## PROBLEM TO SOLVE
The listing below holds a line with "If you cannot" and a line with "emis.shop (1010, 559)". Reproduce those two lines exactly, plus everything between them.

[DATA IN THIS EXERCISE — start]

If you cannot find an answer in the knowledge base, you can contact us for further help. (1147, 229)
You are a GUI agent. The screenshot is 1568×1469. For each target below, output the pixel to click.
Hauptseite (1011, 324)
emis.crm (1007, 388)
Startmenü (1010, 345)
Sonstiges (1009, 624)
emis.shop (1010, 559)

[DATA IN THIS EXERCISE — finish]
[DATA IN THIS EXERCISE — start]

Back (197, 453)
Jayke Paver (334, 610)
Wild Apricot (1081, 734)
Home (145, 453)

[DATA IN THIS EXERCISE — finish]

## THE ANSWER
If you cannot find an answer in the knowledge base, you can contact us for further help. (1147, 229)
You are a GUI agent. The screenshot is 1568×1469. For each target below, output the pixel to click.
Hauptseite (1011, 324)
emis.crm (1007, 388)
Startmenü (1010, 345)
Sonstiges (1009, 624)
emis.shop (1010, 559)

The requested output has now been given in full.